Here’s a second snippet, this one from Erin Entrada Kelly, in which instead of seeing a big landscape, we zoom in on tiny details in one room.

A plastic Stop-N-Go bag dangled from her wrist. Even from the couch, I could tell that it held a carton of cigarettes and a Styrofoam box of greasy fried food.

In this snippet, Entrada Kelly guides our eye between focal points. 

  • We focus on the plastic bag, which is positioned as dangling from somone's wrist.
  • We then move to the sofa, where we focus on the narrator for a moment.
  • Finally we shift to the inside of the bag, where we focus on the cigarettes and fried food inside.

Here are a couple of examples that focus on different elements and position them in the world:

Their community nestled in a gap in the mountains, protecting the last of their spaces. As Kirra and the others emerged from between the trees they could see all the way to the  highway past the town.

The Christmas tree stood to one side of the main intersection, framed from every angle by inviting shop-fronts.

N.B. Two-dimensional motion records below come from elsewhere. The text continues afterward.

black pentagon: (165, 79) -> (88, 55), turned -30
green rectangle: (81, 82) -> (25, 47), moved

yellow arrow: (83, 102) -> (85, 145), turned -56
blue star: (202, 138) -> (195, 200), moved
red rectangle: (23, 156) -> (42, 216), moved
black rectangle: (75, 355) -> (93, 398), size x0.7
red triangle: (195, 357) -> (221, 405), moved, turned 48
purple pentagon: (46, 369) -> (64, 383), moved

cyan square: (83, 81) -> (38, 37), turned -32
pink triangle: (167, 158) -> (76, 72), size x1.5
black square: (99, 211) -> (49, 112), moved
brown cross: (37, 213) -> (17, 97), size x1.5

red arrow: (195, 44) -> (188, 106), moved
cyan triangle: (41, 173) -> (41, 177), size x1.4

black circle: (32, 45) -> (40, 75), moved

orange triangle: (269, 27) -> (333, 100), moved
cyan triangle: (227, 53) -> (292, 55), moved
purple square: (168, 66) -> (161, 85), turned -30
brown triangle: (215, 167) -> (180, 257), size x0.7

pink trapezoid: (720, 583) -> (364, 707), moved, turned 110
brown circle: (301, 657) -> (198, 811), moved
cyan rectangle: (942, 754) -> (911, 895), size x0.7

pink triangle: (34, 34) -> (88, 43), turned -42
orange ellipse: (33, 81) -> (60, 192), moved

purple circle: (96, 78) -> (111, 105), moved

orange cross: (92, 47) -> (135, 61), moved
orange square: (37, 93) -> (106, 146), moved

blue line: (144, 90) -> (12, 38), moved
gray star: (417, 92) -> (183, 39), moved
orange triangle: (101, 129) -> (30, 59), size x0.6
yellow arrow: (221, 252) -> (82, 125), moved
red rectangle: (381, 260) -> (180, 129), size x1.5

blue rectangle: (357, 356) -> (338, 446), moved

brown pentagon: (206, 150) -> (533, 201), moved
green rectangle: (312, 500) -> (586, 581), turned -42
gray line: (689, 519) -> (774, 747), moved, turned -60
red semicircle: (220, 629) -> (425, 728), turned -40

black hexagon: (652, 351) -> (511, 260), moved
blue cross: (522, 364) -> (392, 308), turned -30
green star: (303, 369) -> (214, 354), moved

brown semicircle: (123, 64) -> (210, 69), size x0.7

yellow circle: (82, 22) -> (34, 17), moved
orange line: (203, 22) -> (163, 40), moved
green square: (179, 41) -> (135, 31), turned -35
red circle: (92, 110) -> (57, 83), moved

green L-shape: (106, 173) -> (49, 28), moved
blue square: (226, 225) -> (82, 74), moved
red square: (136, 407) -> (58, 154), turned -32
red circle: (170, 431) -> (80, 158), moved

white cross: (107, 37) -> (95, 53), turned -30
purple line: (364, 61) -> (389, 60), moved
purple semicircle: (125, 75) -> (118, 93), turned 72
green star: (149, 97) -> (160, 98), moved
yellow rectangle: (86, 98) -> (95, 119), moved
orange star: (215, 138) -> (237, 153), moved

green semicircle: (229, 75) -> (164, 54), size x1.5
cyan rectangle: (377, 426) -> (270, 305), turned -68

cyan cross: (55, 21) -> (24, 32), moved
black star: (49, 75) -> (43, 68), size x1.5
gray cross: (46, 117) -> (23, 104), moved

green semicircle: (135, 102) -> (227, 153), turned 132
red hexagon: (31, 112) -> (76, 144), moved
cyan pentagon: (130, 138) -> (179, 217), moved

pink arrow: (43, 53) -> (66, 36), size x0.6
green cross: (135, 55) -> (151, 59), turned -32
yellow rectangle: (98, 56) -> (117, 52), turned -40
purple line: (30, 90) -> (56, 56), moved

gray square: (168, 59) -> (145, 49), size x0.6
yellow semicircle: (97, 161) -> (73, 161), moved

Agatha flew over the town centre on her new broom, careful to keep the polished handle pointing to the north.

Again, each example builds a world by focusing on elements and positioning them relative to each other. (The community is nestled between the mountains, the kids are emerging from the trees, Agatha is flying over the town, the broom handle is pointed north.)

Describe the spatial relationships in a scene. Focus on a person or thing and describe where they are in the world. Hint: You can choose whether you want to describe a big-picture view, or zoom in on the details.